§ **ABOUT THIS EXERCISE**: An exact transcription of all the records is required, minus the images.
::::
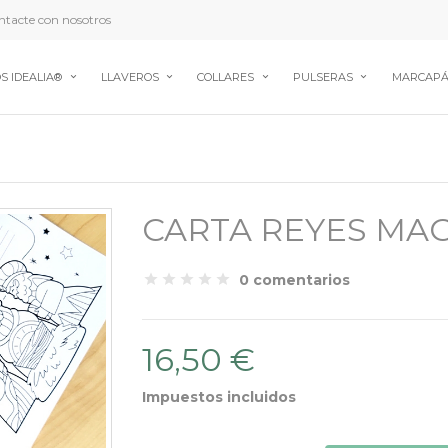
tacte con nosotros
S IDEALIA®
LLAVEROS
COLLARES
PULSERAS
MARCAPÁ
CARTA REYES MA
0 comentarios
16,50 €
Impuestos incluidos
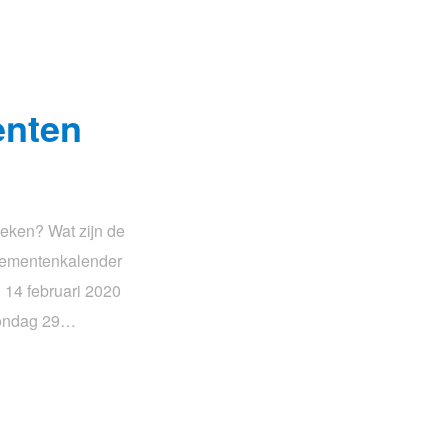
enten
eken? Wat zijn de
nementenkalender
14 februari 2020
Zondag 29…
::::
§ **YOUR SOLUTION**:
tacte con nosotros
S IDEALIA®
LLAVEROS
COLLARES
PULSERAS
MARCAPÁ
CARTA REYES MA
0 comentarios
16,50 €
Impuestos incluidos
enten
eken? Wat zijn de
nementenkalender
14 februari 2020
Zondag 29…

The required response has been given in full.